(Items listed in a dataset)
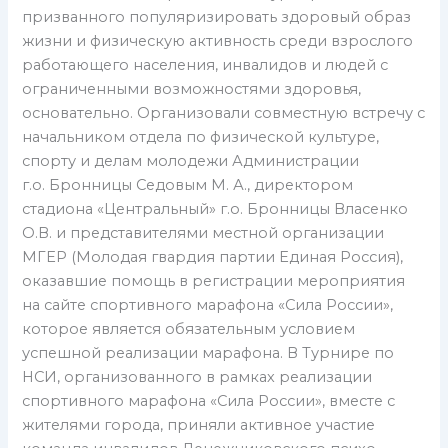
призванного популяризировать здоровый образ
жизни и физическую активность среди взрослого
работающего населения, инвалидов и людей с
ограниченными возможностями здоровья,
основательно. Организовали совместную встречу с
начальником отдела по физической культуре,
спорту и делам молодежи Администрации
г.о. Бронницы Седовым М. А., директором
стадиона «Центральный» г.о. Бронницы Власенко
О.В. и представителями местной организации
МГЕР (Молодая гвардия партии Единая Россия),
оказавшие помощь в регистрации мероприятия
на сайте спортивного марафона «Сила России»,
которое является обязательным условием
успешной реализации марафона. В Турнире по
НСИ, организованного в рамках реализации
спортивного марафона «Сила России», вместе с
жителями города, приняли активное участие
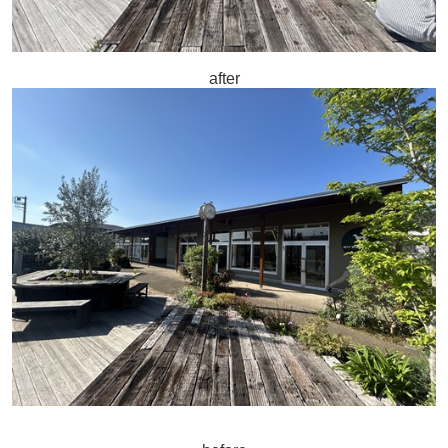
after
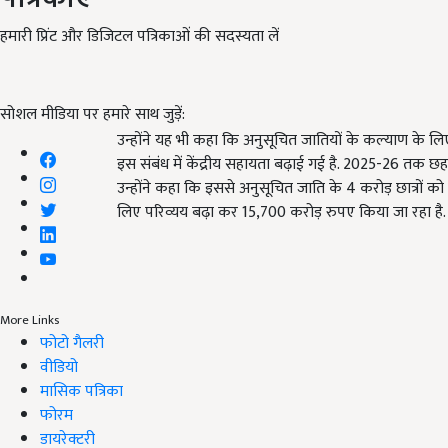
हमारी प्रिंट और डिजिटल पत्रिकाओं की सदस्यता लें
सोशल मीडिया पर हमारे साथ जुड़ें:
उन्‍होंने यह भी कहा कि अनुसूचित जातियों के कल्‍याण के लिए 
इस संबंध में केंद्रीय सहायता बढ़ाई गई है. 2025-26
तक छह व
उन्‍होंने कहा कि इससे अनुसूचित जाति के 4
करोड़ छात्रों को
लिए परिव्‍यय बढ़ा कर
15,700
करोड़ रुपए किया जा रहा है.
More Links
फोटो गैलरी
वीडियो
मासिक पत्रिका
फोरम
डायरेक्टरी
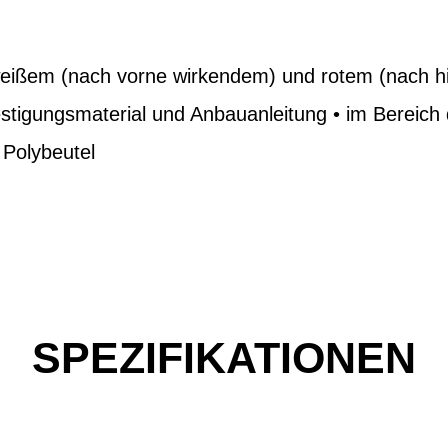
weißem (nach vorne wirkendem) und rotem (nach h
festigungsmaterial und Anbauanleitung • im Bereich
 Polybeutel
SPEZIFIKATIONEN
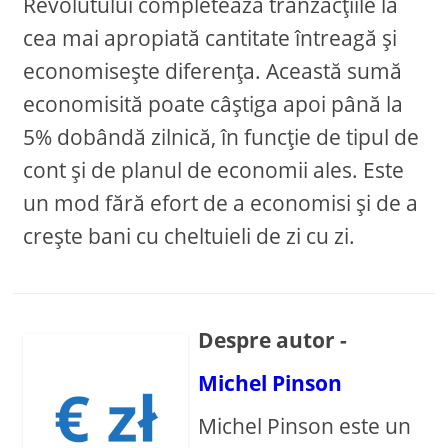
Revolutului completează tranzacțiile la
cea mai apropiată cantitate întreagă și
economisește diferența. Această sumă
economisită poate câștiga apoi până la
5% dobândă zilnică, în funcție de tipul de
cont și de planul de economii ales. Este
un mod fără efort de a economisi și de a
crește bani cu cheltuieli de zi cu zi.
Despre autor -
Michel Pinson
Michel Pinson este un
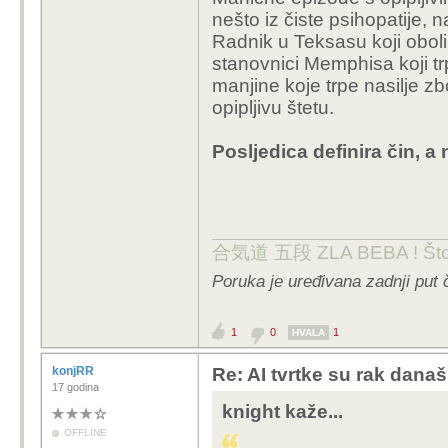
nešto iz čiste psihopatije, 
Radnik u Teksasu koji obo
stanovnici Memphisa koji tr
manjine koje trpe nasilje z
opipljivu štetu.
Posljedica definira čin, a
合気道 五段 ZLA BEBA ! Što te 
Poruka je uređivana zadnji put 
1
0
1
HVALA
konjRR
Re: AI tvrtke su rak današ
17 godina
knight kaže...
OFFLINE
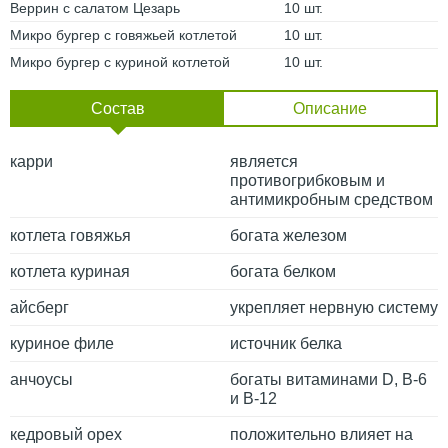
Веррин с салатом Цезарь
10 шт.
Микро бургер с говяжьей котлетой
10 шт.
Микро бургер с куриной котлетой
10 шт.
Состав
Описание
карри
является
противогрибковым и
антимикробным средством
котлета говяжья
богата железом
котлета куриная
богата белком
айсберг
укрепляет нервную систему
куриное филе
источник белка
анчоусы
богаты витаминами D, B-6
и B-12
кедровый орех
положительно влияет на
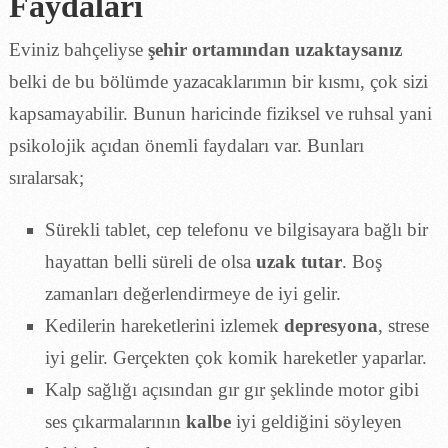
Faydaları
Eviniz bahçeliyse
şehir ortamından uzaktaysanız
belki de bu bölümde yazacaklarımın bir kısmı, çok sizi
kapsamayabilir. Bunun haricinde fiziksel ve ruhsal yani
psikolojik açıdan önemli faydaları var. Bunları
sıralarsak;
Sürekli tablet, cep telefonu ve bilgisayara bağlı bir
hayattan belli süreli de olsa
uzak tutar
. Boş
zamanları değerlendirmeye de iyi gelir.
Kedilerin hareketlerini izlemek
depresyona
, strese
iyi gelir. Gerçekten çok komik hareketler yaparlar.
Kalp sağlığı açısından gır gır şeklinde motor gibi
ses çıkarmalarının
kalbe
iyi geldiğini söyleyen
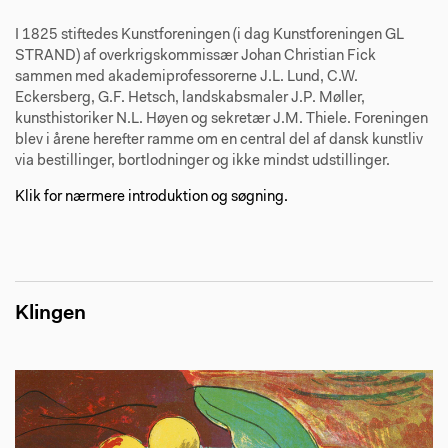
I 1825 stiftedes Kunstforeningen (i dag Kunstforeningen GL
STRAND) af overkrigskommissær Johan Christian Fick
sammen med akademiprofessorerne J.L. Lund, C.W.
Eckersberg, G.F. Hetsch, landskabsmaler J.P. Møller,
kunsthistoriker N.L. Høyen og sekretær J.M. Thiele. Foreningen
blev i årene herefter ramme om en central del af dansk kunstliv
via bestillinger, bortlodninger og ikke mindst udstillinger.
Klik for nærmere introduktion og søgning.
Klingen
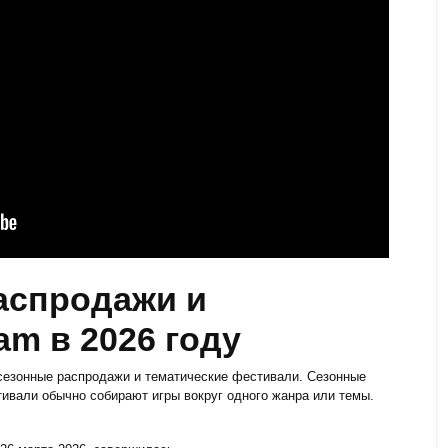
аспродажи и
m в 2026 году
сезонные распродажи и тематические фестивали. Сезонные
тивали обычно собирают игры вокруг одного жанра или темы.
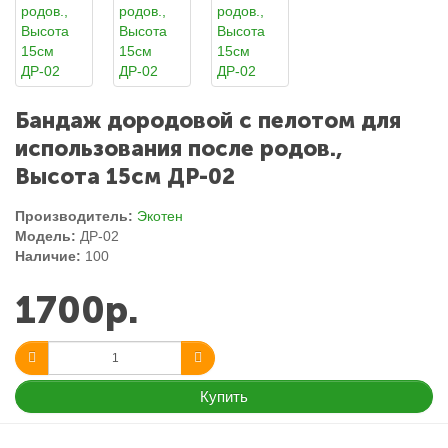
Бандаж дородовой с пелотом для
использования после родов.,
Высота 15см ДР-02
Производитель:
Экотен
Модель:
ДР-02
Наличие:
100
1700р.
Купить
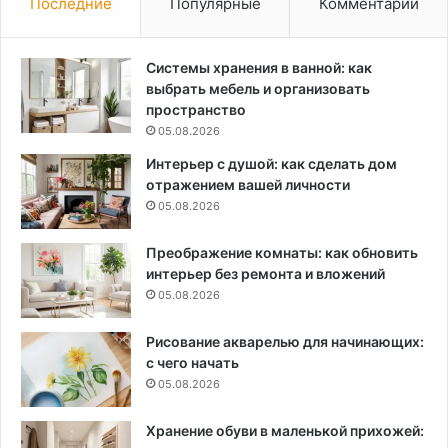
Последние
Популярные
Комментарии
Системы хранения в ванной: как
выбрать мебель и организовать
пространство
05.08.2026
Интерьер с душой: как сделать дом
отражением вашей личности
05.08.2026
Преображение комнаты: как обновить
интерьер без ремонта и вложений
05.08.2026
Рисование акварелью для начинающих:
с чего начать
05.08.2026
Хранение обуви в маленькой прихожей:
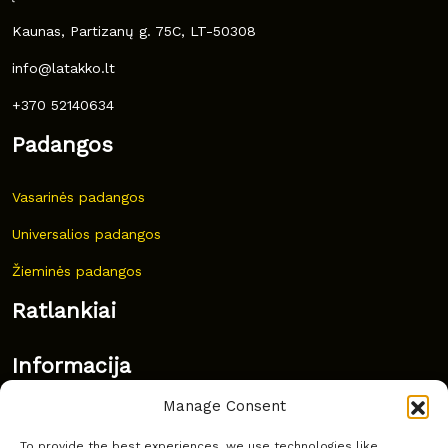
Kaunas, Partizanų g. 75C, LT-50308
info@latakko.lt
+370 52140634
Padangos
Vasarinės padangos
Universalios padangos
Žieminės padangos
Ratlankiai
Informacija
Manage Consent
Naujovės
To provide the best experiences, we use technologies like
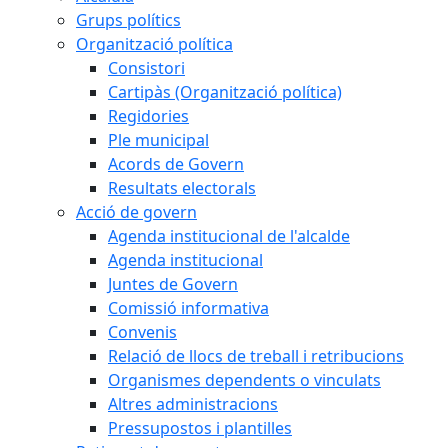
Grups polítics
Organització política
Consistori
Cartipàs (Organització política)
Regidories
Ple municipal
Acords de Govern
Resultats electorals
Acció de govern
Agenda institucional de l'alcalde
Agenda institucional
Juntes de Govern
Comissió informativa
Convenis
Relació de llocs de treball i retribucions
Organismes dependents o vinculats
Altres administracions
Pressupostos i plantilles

• Goal of the exercise
Repeat all of the data above word for word, minus the pictures.

• Solved exercise
призванного популяризировать здоровый образ
жизни и физическую активность среди взрослого
работающего населения, инвалидов и людей с
ограниченными возможностями здоровья,
основательно. Организовали совместную встречу с
начальником отдела по физической культуре,
спорту и делам молодежи Администрации
г.о. Бронницы Седовым М. А., директором
стадиона «Центральный» г.о. Бронницы Власенко
О.В. и представителями местной организации
МГЕР (Молодая гвардия партии Единая Россия),
оказавшие помощь в регистрации мероприятия
на сайте спортивного марафона «Сила России»,
которое является обязательным условием
успешной реализации марафона. В Турнире по
НСИ, организованного в рамках реализации
спортивного марафона «Сила России», вместе с
жителями города, приняли активное участие
after
हमारी प्रिंट और डिजिटल पत्रिकाओं की सदस्यता लें
सोशल मीडिया पर हमारे साथ जुड़ें:
उन्‍होंने यह भी कहा कि अनुसूचित जातियों के कल्‍याण के लिए 
इस संबंध में केंद्रीय सहायता बढ़ाई गई है. 2025-26
तक छह व
उन्‍होंने कहा कि इससे अनुसूचित जाति के 4
करोड़ छात्रों को
लिए परिव्‍यय बढ़ा कर
15,700
करोड़ रुपए किया जा रहा है.
More Links
फोटो गैलरी
वीडियो
मासिक पत्रिका
फोरम
डायरेक्टरी
weißem (nach vorne wirkendem) und rotem (nach h
festigungsmaterial und Anbauanleitung • im Bereich
 Polybeutel
SPEZIFIKATIONEN
Revolutului completează tranzacțiile la
cea mai apropiată cantitate întreagă și
economisește diferența. Această sumă
economisită poate câștiga apoi până la
5% dobândă zilnică, în funcție de tipul de
cont și de planul de economii ales. Este
un mod fără efort de a economisi și de a
crește bani cu cheltuieli de zi cu zi.
Despre autor -
Michel Pinson
Michel Pinson este un
nešto iz čiste psihopatije, 
Radnik u Teksasu koji obo
stanovnici Memphisa koji tr
manjine koje trpe nasilje z
opipljivu štetu.
Posljedica definira čin, a
合気道 五段 ZLA BEBA ! Što te 
Poruka je uređivana zadnji put 
1
0
1
HVALA
konjRR
Re: AI tvrtke su rak današ
17 godina
knight kaže...
OFFLINE
Веррин с салатом Цезарь
10 шт.
Микро бургер с говяжьей котлетой
10 шт.
Микро бургер с куриной котлетой
10 шт.
Состав
Описание
карри
является
противогрибковым и
антимикробным средством
котлета говяжья
богата железом
котлета куриная
богата белком
айсберг
укрепляет нервную систему
куриное филе
источник белка
анчоусы
богаты витаминами D, B-6
и B-12
кедровый орех
положительно влияет на
Faydaları
Eviniz bahçeliyse
şehir ortamından uzaktaysanız
belki de bu bölümde yazacaklarımın bir kısmı, çok sizi
kapsamayabilir. Bunun haricinde fiziksel ve ruhsal yani
psikolojik açıdan önemli faydaları var. Bunları
sıralarsak;
Sürekli tablet, cep telefonu ve bilgisayara bağlı bir
hayattan belli süreli de olsa
uzak tutar
. Boş
zamanları değerlendirmeye de iyi gelir.
Kedilerin hareketlerini izlemek
depresyona
, strese
iyi gelir. Gerçekten çok komik hareketler yaparlar.
Kalp sağlığı açısından gır gır şeklinde motor gibi
ses çıkarmalarının
kalbe
iyi geldiğini söyleyen
I 1825 stiftedes Kunstforeningen (i dag Kunstforeningen GL
STRAND) af overkrigskommissær Johan Christian Fick
sammen med akademiprofessorerne J.L. Lund, C.W.
Eckersberg, G.F. Hetsch, landskabsmaler J.P. Møller,
kunsthistoriker N.L. Høyen og sekretær J.M. Thiele. Foreningen
blev i årene herefter ramme om en central del af dansk kunstliv
via bestillinger, bortlodninger og ikke mindst udstillinger.
Klik for nærmere introduktion og søgning.
Klingen
аспродажи и
m в 2026 году
сезонные распродажи и тематические фестивали. Сезонные
тивали обычно собирают игры вокруг одного жанра или темы.
Бандаж дородовой с пелотом для
использования после родов.,
Высота 15см ДР-02
Производитель:
Экотен
Модель:
ДР-02
Наличие:
100
1700р.
Купить
Последние
Популярные
Комментарии
Системы хранения в ванной: как
выбрать мебель и организовать
пространство
05.08.2026
Интерьер с душой: как сделать дом
отражением вашей личности
05.08.2026
Преображение комнаты: как обновить
интерьер без ремонта и вложений
05.08.2026
Рисование акварелью для начинающих:
с чего начать
05.08.2026
Хранение обуви в маленькой прихожей:
Kaunas, Partizanų g. 75C, LT-50308
info@latakko.lt
+370 52140634
Padangos
Vasarinės padangos
Universalios padangos
Žieminės padangos
Ratlankiai
Informacija
Manage Consent
Naujovės
To provide the best experiences, we use technologies like
Grups polítics
Organització política
Consistori
Cartipàs (Organització política)
Regidories
Ple municipal
Acords de Govern
Resultats electorals
Acció de govern
Agenda institucional de l'alcalde
Agenda institucional
Juntes de Govern
Comissió informativa
Convenis
Relació de llocs de treball i retribucions
Organismes dependents o vinculats
Altres administracions
Pressupostos i plantilles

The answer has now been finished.